NFA, DFA und POSIX
(Auszug aus "Reguläre Ausdrücke" von Jeffrey E. F. Friedl)
Der »längste früheste Treffer«
Fassen wir noch einmal das Verhalten eines DFA zusammen: Wenn das Getriebe einen DFA auf einen bestimmten Punkt im String ansetzt, findet dieser den von da aus längstmöglichen Treffer, und damit hat es sich. Weil dies von den möglichen Treffern der längste und auch derjenige ist, der am weitesten links beginnt, sprechen wir vom »längsten frühesten Treffer«.
Wirklich der längste Treffer
Was der längste Treffer ist, betrifft nicht nur die Alternation. Betrachten wir, wie ein NFA den regulären Ausdruck ˹motor(rad)?(radfahren)?˼ auf den String motorradfahren anwendet. Der NFA findet zunächst einen lokalen Treffer für ˹motor˼, dann passt das gierige ˹(rad)?˼, und damit bleibt nur noch übrig, den Ausdruck ˹(radfahren)?˼ mit fahren zu vergleichen. Das passt nicht, macht aber nichts, denn der Ausdruck ist optional, und schon sind wir am Ende der Regex. Der traditionelle NFA findet also motorradfahren und kümmert sich nicht um die gespeicherten Zustände (bei einem POSIX-NFA ist das anders, wie Sie bald sehen werden).
Ein DFA dagegen findet das längere motorradfahren. Ein NFA würde diesen Treffer auch finden, wenn das erste ˹(rad)?˼ irgendwie zurückgegeben würde. Dann käme das ˹(radfahren)?˼ zum Zuge. Ein traditioneller NFA tut das nicht, ein DFA schon, denn es ist der längste mögliche Treffer beim aktuellen Versuch. Der DFA kann das, weil er zu jedem Zeitpunkt die Übersicht über alle möglichen Treffer hat und so den längsten auswählen kann.
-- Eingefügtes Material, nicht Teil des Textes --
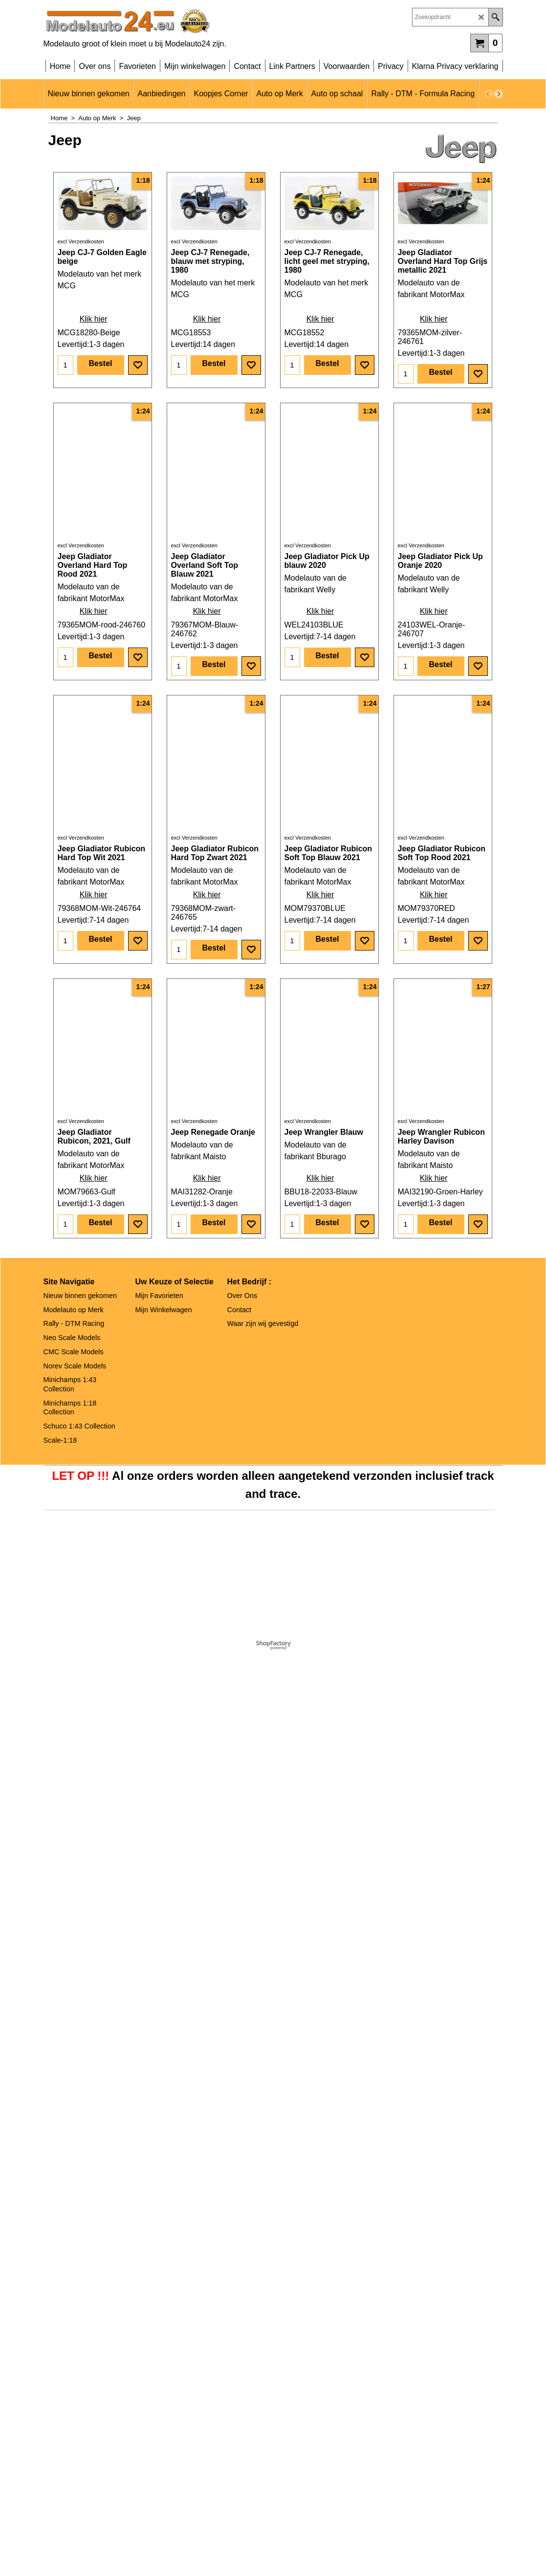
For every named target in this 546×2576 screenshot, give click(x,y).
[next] (498, 93)
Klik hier (94, 393)
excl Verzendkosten (81, 315)
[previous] (488, 93)
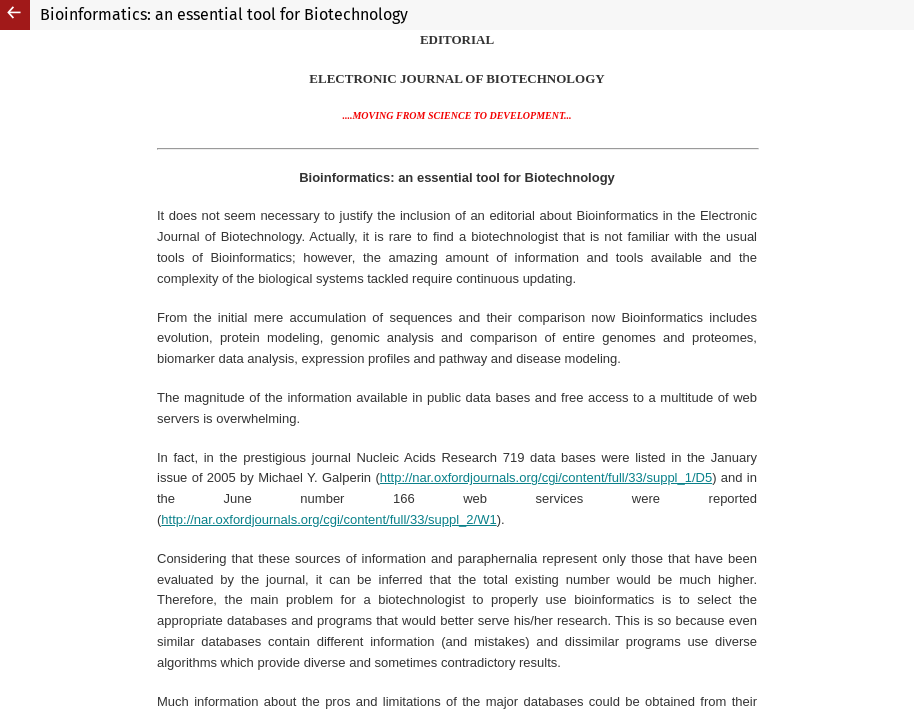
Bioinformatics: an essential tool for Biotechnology (224, 14)
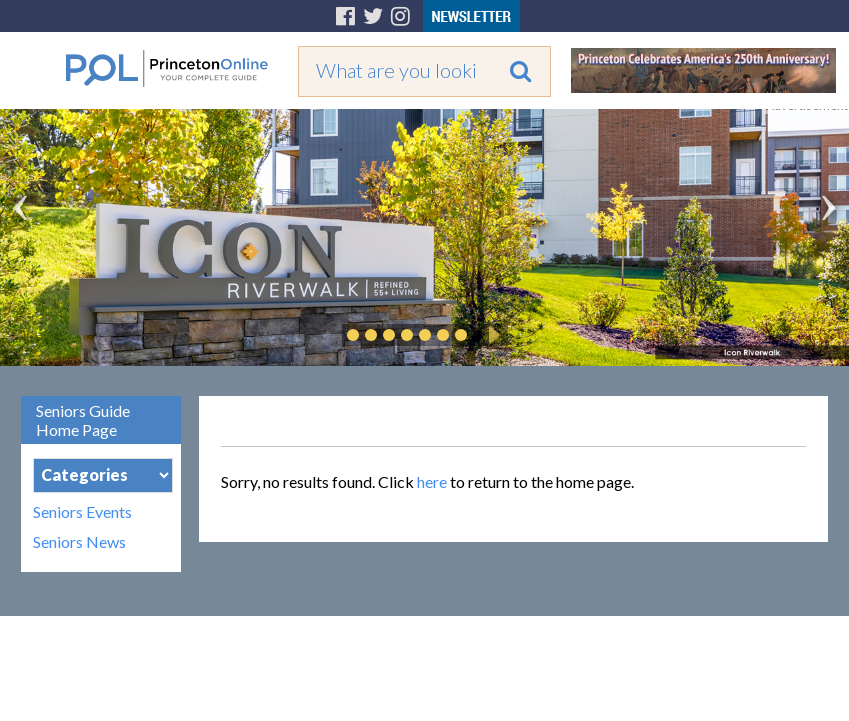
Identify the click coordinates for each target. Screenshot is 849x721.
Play (491, 335)
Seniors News (79, 542)
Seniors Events (82, 512)
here (432, 481)
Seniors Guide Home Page (83, 420)
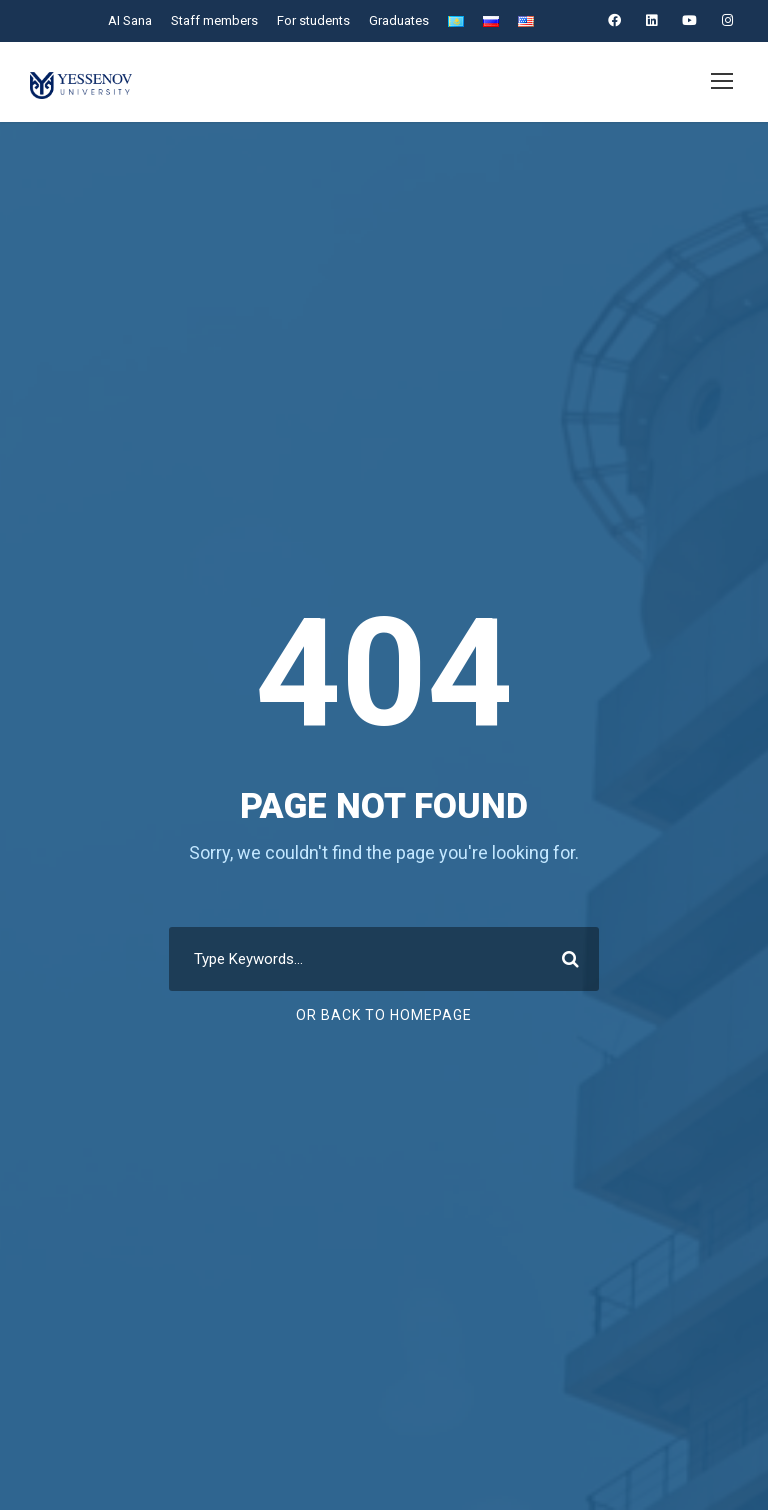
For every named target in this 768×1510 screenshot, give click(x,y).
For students (311, 20)
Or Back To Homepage (384, 1015)
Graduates (396, 20)
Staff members (213, 20)
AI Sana (128, 20)
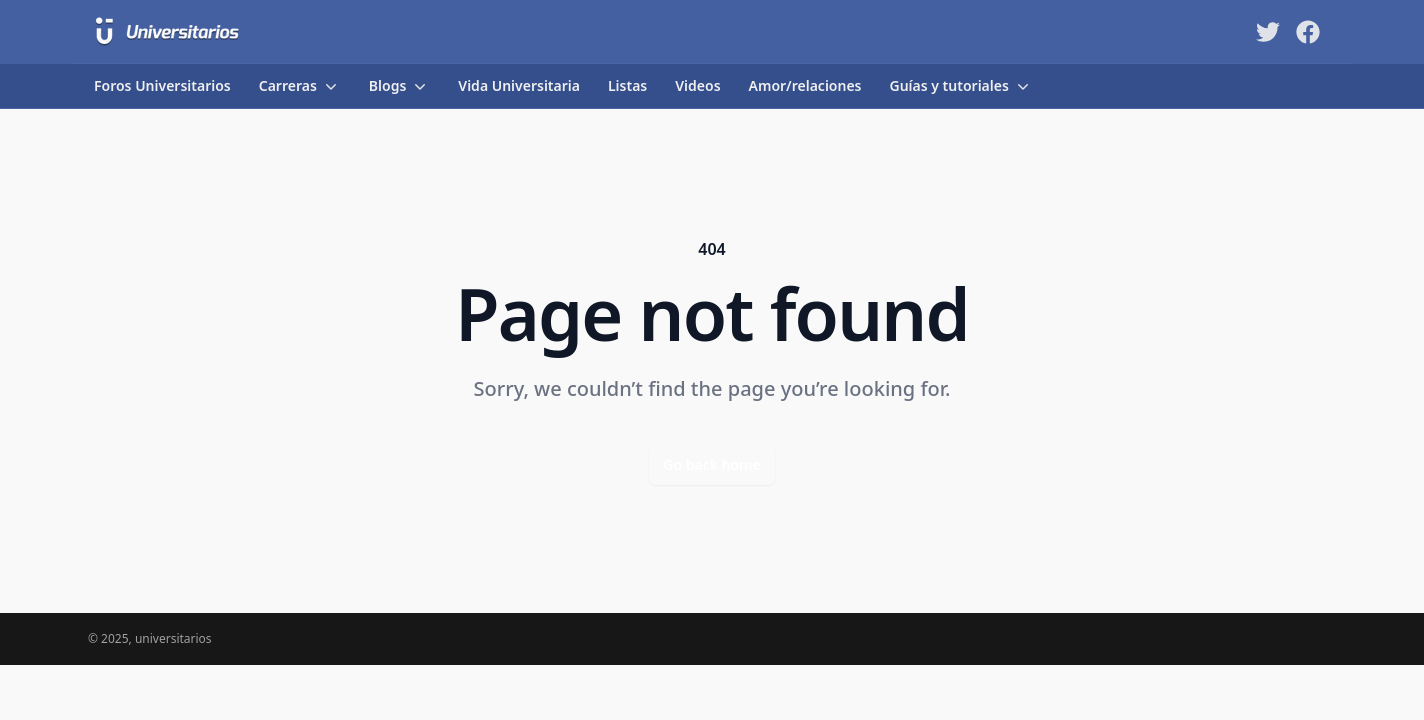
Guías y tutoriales (961, 86)
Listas (627, 85)
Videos (697, 85)
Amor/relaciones (805, 85)
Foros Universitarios (162, 85)
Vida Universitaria (519, 85)
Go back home (712, 464)
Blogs (400, 86)
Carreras (300, 86)
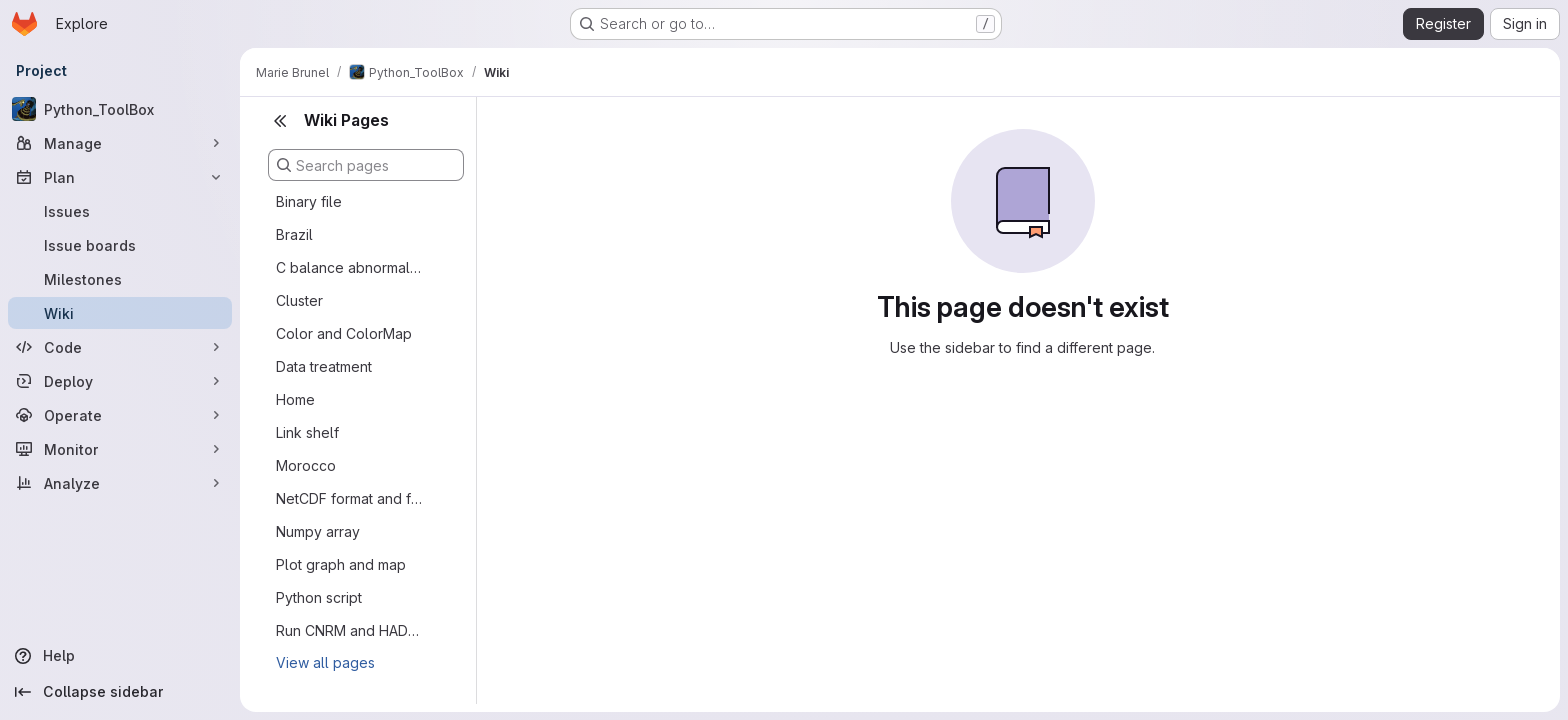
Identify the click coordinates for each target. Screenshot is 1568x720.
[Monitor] (120, 449)
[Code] (120, 347)
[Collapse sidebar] (120, 692)
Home (295, 399)
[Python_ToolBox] (120, 109)
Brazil (294, 234)
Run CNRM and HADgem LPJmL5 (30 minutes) (350, 630)
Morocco (306, 465)
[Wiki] (120, 313)
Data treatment (324, 366)
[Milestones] (120, 279)
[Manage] (120, 143)
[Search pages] (366, 165)
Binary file (309, 201)
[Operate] (120, 415)
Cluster (299, 300)
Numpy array (318, 531)
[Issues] (120, 211)
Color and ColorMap (344, 333)
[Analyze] (120, 483)
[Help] (120, 656)
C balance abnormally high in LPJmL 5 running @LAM (350, 267)
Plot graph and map (341, 564)
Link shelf (307, 432)
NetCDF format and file (350, 498)
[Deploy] (120, 381)
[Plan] (120, 177)
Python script (319, 597)
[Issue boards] (120, 245)
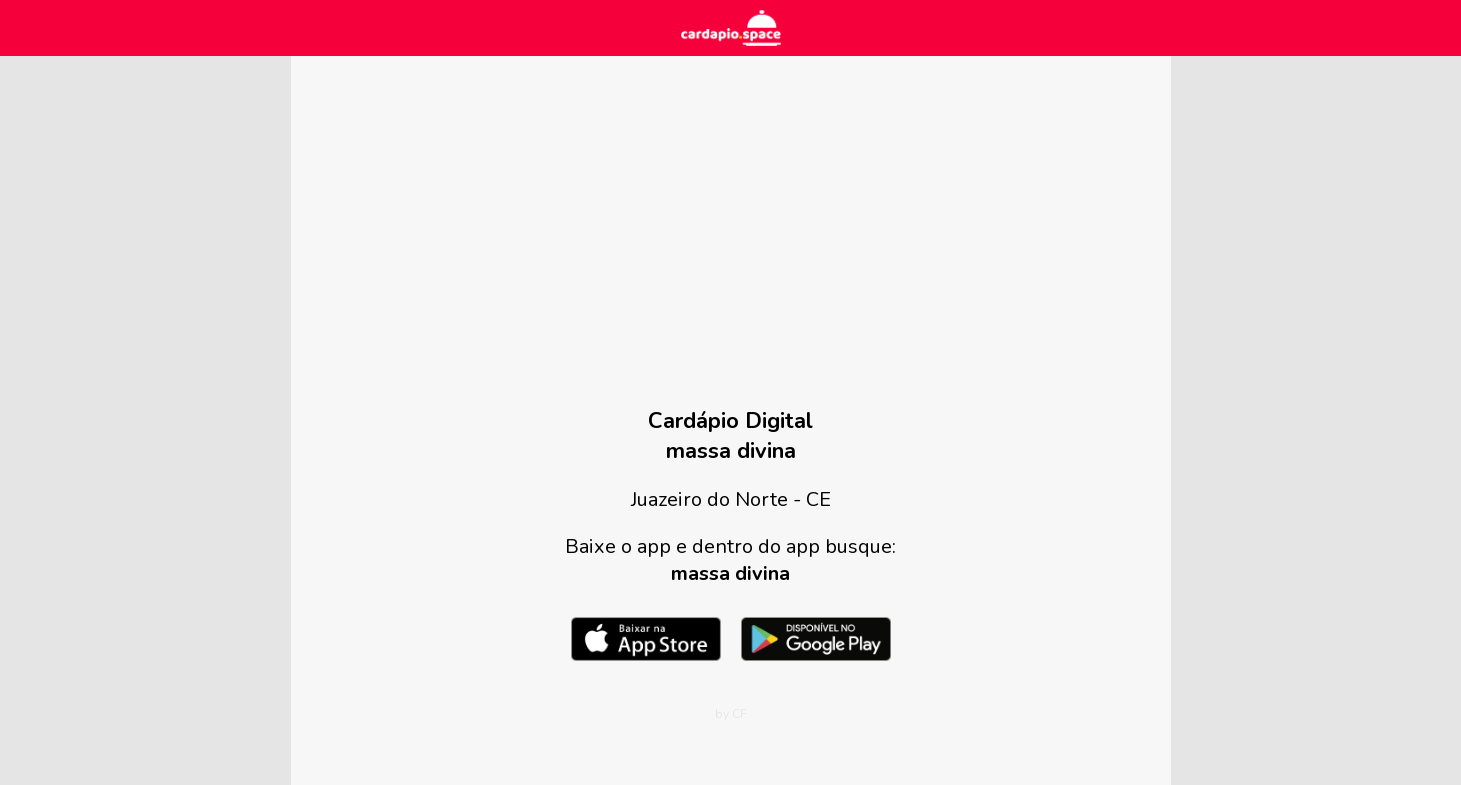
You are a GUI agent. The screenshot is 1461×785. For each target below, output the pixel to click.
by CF (731, 714)
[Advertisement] (731, 246)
Ich habe dieses Beispiel gewählt, weil man darüber in einfachen Worten reden kann. Aber dieser Punkt spielt schon eine Rolle, auch in der Praxis. Eine häufige Situation ist zum Beispiel die, dass man bei einem Matching auch Fortsetzungszeilen erwischen will. Häufig ist es in Konfigurationsdateien und Ähnlichem erlaubt, eine einzige logische Zeile mit einem Backslash vor dem Newline auf weitere Zeilen zu verteilen, wie etwa in:
SRC=array.c builtin.c eval.c field.c gawkmisc.c io.c main.c \
missing.c msg.c node.c re.c version.c
Um eine einfache »var = wert«-Zeile zu finden, würde man wohl etwas wie ˹^\w+=.*˼ benutzen, aber das kümmert sich nicht um Fortsetzungszeilen (ich nehme für dieses Beispiel an, dass der Punkt nicht auf das Newline passt). Damit dies auch mit Fortsetzungszeilen funktioniert, könnte man ein ˹(\\\n.*)*˼ an die Regex anhängen. Wir erhalten so ˹^\w+=.*(\\\n.*)*˼. Das soll offenbar auf jede weitere Zeile passen, sofern diese auf ein Newline mit Backslash davor folgt. Das sieht vernünftig aus, wird aber mit einem traditionellen NFA nicht funktionieren. Wenn das erste ˹.*˼ das erste Zeilenende erreicht, ist es schon über den Backslash hinaus, und keines von den neuen Elementen in der Regex erzwingt ein Backtracking (siehe unter Regel 2: Die normalen Quantoren sind gierig). Dagegen findet ein DFA tatsächlich den mehrzeiligen Treffer, und zwar ganz einfach deshalb, weil es der längstmögliche ist.
Wenn nicht-gierige Quantoren unterstützt werden, könnte man versuchen, diese hier einzusetzen, zum Beispiel wie in ˹^\w+=.*?(\\\n.*?)*˼. So wird auf Backslash und Newline getestet, bevor der Punkt überhaupt irgendwelche Zeichen erkannt hat. So könnte der Unterausdruck ˹\\˼ tatsächlich noch passen. Leider funktioniert auch das nicht. Ein nicht-gieriger Quantor passt nur auf etwas Optionales, wenn er dazu gezwungen wird. Aber in diesem Fall sind alle Elemente nach dem ˹=˼ optional, es gibt gar nichts, was dem nicht-gierigen Stern irgendetwas aufzwingen würde. Die gesamte Regex mit den nicht-gierigen Quantoren erkennt nur gerade ›SRC=‹, und das ist sicher nicht die Lösung.
Man kann diesem Problem mit anderen Methoden beikommen; wir werden dieses Beispiel unter Regex-Methoden aus der Praxis wieder antreffen (siehe unter Einige kleine Beispiele).